Whole Steamed Fish in Ginger/Scallion Sauce at Peach Farm
by
MC Slim JB
| October 03, 2011

Photo: JOEL VEAK
Just a few years ago, before gleaming new places like Island Creek Oyster Bar and Legal Harborside opened, I often heard complaints about Boston's lack of destination seafood restaurants. I mostly agreed: "Yeah, we're kind of overrated on that score. Except for Chinatown." To which the response would inevitably be, "Whaaaaa?!" "Sure, Chinatown," I'd reply. "Our Hong Kong-style live-tank joints have the best seafood in town. Where do you think our chefs go on their own time?" This is still true, and I suggest that if you think you're an accomplished, intrepid foodie type and haven't been to Peach Farm (4 Tyler Street, Boston, 617.482.3332) for whole steamed fish in ginger/scallion sauce (market price, typically $15-$20 per pound), you're still playing at Level 1.
That's easy to fix: make your way to the corner of Beach and Tyler streets. Take the few steps down into Peach Farm's basement space, and gaze into the aquarium on your right. It will hold a few varieties of fish, maybe a lobster or two. (Any fish listing sideways isn't sick, but tautog, an extraordinary local species that naturally swims lazily.) Ask the host to identify tonight's options. Consider the offerings, and then point: "I want that one." Be seated, and enjoy the lively quality brought to the room by big families of Chinese ex-pats at round lazy-Susan tables. Note with satisfaction the spanking-clean but bare-bones and under-decorated room: in Chinatown, this means all the money is going into the kitchen.

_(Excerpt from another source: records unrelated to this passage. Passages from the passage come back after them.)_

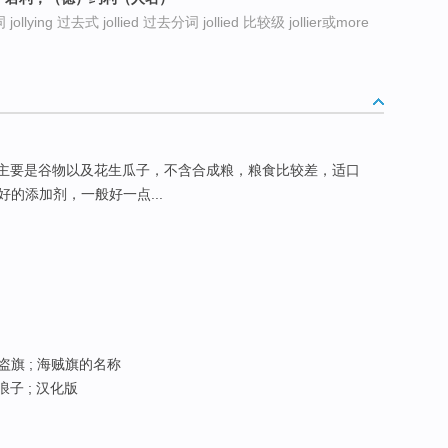
jollying 过去式 jollied 过去分词 jollied 比较级 jollier或more
面主要是谷物以及花生瓜子，不含合成粮，粮食比较差，适口
的添加剂，一般好一点...
海盗旗 ; 海贼旗的名称
浪子 ; 汉化版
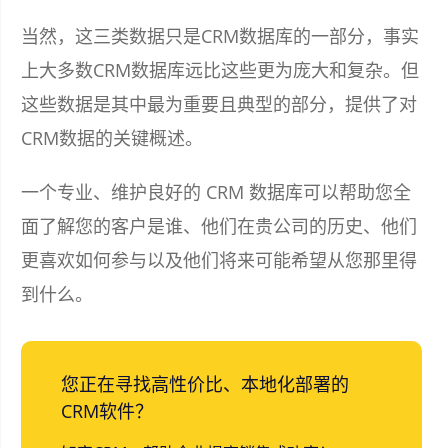
当然，这三类数据只是CRM数据库的一部分，事实
上大多数CRM数据库远比这些更为庞大和复杂。但
这些数据是其中最为重要且典型的部分，提供了对
CRM数据的关键概述。
一个专业、维护良好的 CRM 数据库可以帮助您全
面了解您的客户是谁、他们在贵公司的历史、他们
更喜欢如何参与以及他们将来可能希望从您那里得
到什么。
您正在寻找高性价比、本地化部署的
CRM软件？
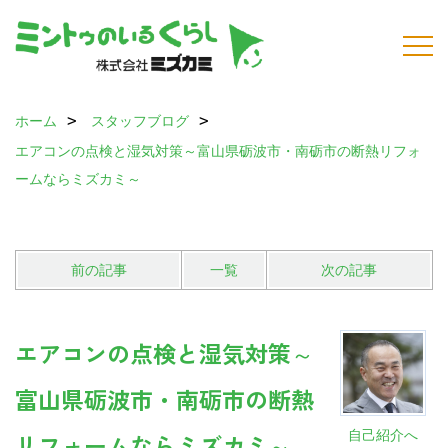
ホーム
スタッフブログ
エアコンの点検と湿気対策～富山県砺波市・南砺市の断熱リフォ
ームならミズカミ～
前の記事
一覧
次の記事
エアコンの点検と湿気対策～
富山県砺波市・南砺市の断熱
自己紹介へ
リフォームならミズカミ～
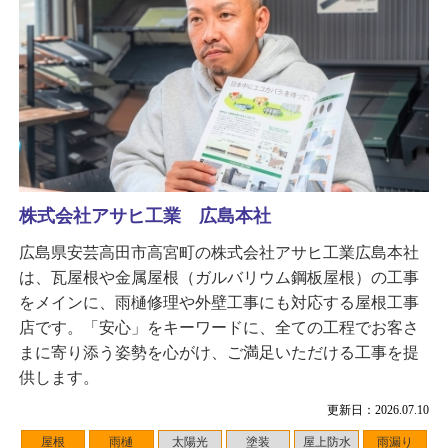
株式会社アサヒ工業 広島本社
広島県安芸高田市高宮町の株式会社アサヒ工業広島本社
は、瓦屋根や金属屋根（ガルバリウム鋼板屋根）の工事
をメインに、雨樋修理や外壁工事にも対応する屋根工事
店です。「安心」をキーワードに、全ての工程でお客さ
まに寄り添う姿勢を心がけ、ご満足いただける工事を提
供します。
更新日：2026.07.10
屋根
雨樋
太陽光
塗装
屋上防水
雨漏り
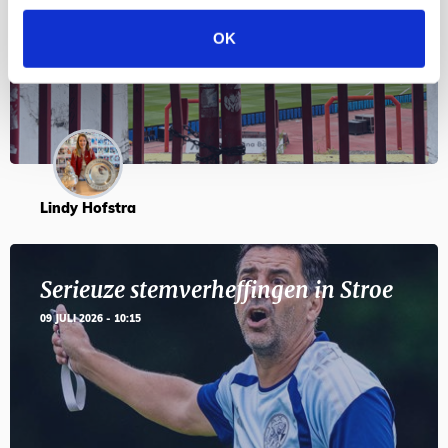
en feesten met Tadic
24 JULI 2026 - 11:59
OK
Lindy Hofstra
Serieuze stemverheffingen in Stroe
09 JULI 2026 - 10:15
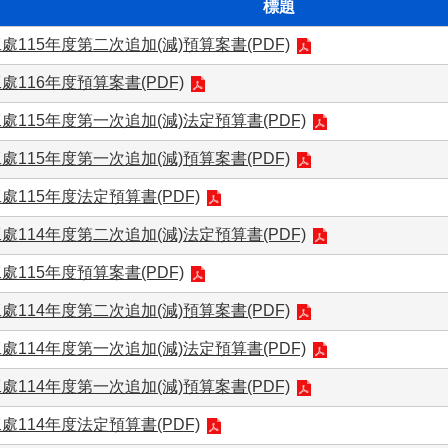
標題
處115年度第二次追加(減)預算案書(PDF)
處116年度預算案書(PDF)
處115年度第一次追加(減)法定預算書(PDF)
處115年度第一次追加(減)預算案書(PDF)
處115年度法定預算書(PDF)
處114年度第二次追加(減)法定預算書(PDF)
處115年度預算案書(PDF)
處114年度第二次追加(減)預算案書(PDF)
處114年度第一次追加(減)法定預算書(PDF)
處114年度第一次追加(減)預算案書(PDF)
處114年度法定預算書(PDF)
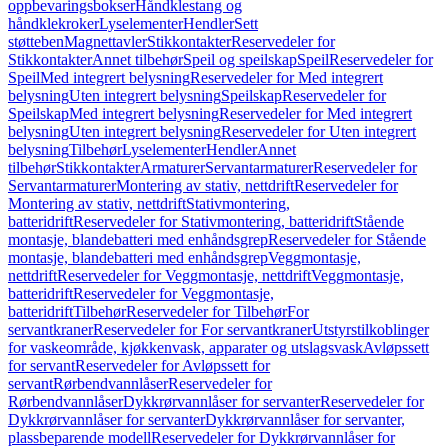
oppbevaringsbokser
Håndklestang og
håndklekroker
Lyselementer
Hendler
Sett
støtteben
Magnettavler
Stikkontakter
Reservedeler for
Stikkontakter
Annet tilbehør
Speil og speilskap
Speil
Reservedeler for
Speil
Med integrert belysning
Reservedeler for Med integrert
belysning
Uten integrert belysning
Speilskap
Reservedeler for
Speilskap
Med integrert belysning
Reservedeler for Med integrert
belysning
Uten integrert belysning
Reservedeler for Uten integrert
belysning
Tilbehør
Lyselementer
Hendler
Annet
tilbehør
Stikkontakter
Armaturer
Servantarmaturer
Reservedeler for
Servantarmaturer
Montering av stativ, nettdrift
Reservedeler for
Montering av stativ, nettdrift
Stativmontering,
batteridrift
Reservedeler for Stativmontering, batteridrift
Stående
montasje, blandebatteri med enhåndsgrep
Reservedeler for Stående
montasje, blandebatteri med enhåndsgrep
Veggmontasje,
nettdrift
Reservedeler for Veggmontasje, nettdrift
Veggmontasje,
batteridrift
Reservedeler for Veggmontasje,
batteridrift
Tilbehør
Reservedeler for Tilbehør
For
servantkraner
Reservedeler for For servantkraner
Utstyrstilkoblinger
for vaskeområde, kjøkkenvask, apparater og utslagsvask
Avløpssett
for servant
Reservedeler for Avløpssett for
servant
Rørbendvannlåser
Reservedeler for
Rørbendvannlåser
Dykkrørvannlåser for servanter
Reservedeler for
Dykkrørvannlåser for servanter
Dykkrørvannlåser for servanter,
plassbeparende modell
Reservedeler for Dykkrørvannlåser for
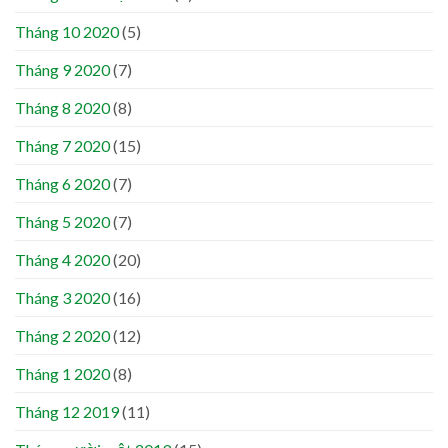
Tháng 10 2020
(5)
Tháng 9 2020
(7)
Tháng 8 2020
(8)
Tháng 7 2020
(15)
Tháng 6 2020
(7)
Tháng 5 2020
(7)
Tháng 4 2020
(20)
Tháng 3 2020
(16)
Tháng 2 2020
(12)
Tháng 1 2020
(8)
Tháng 12 2019
(11)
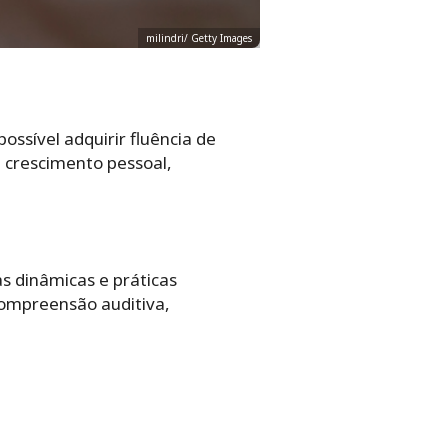
milindri/ Getty Images
ssível adquirir fluência de
 crescimento pessoal,
s dinâmicas e práticas
compreensão auditiva,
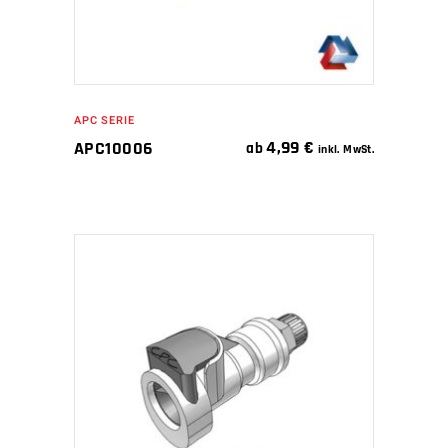
APC SERIE
4,99
€
APC10006
ab
inkl. MwSt.
IN DEN WARENKORB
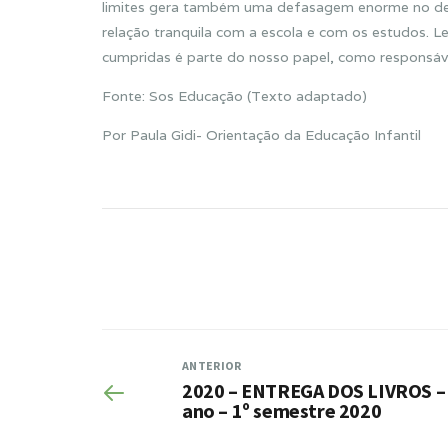
limites gera também uma defasagem enorme no des
relação tranquila com a escola e com os estudos. L
cumpridas é parte do nosso papel, como responsávei
Fonte: Sos Educação (Texto adaptado)
Por Paula Gidi- Orientação da Educação Infantil
ANTERIOR
2020 – ENTREGA DOS LIVROS – 
ano – 1º semestre 2020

Order a few more dishes, sticking to Cantonese options: corn with shredded chicken soup ($10.95 small, $18.95 large), hearty and delicious; spicy dry-fried salted squid ($11.95), which will make you forever think Western-style fried calamari is lame; a vegetable dish like stir-fried pea pod stems ($13.95), tasting as vivid green as it looks, with a good spike of garlic. Your server will net your fish and bring it to your table in a bucket for your approval. In literally less than 10 minutes, your still-whole fish will be back on a platter, steaming, in a light blanket of fresh cilantro, shredded ginger, and chiffonaded scallions. Accept your server's offer to fillet it, which he will do in about 10 seconds, pushing aside one half, deftly extracting the spine, and spooning the soy-based sauce over the flesh. Dig in and recognize with wonder that you have never experienced the delicate flavor and exquisite texture of truly fresh fish, something that was still swimming just moments ago. Finally, congratulate yourself on being part of that select group that really knows where to find the best seafood in Boston.